> **Exercise objective**:
Return the data verbatim, without pictures.

> **Dataset items**:
=== Begin Enclosure ===

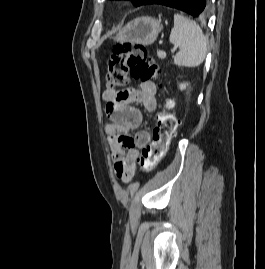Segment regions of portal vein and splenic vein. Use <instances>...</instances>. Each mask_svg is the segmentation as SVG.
I'll return each instance as SVG.
<instances>
[{
	"mask_svg": "<svg viewBox=\"0 0 265 269\" xmlns=\"http://www.w3.org/2000/svg\"><path fill=\"white\" fill-rule=\"evenodd\" d=\"M176 49H177V48H176V47H174V48L172 49V52H174Z\"/></svg>",
	"mask_w": 265,
	"mask_h": 269,
	"instance_id": "1",
	"label": "portal vein and splenic vein"
}]
</instances>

=== End Enclosure ===

> **Task answer**:
Segment regions of portal vein and splenic vein. Use <instances>...</instances>. Each mask_svg is the segmentation as SVG.
I'll return each instance as SVG.
<instances>
[{
	"mask_svg": "<svg viewBox=\"0 0 265 269\" xmlns=\"http://www.w3.org/2000/svg\"><path fill=\"white\" fill-rule=\"evenodd\" d=\"M176 49H177V48H176V47H174V48L172 49V52H174Z\"/></svg>",
	"mask_w": 265,
	"mask_h": 269,
	"instance_id": "1",
	"label": "portal vein and splenic vein"
}]
</instances>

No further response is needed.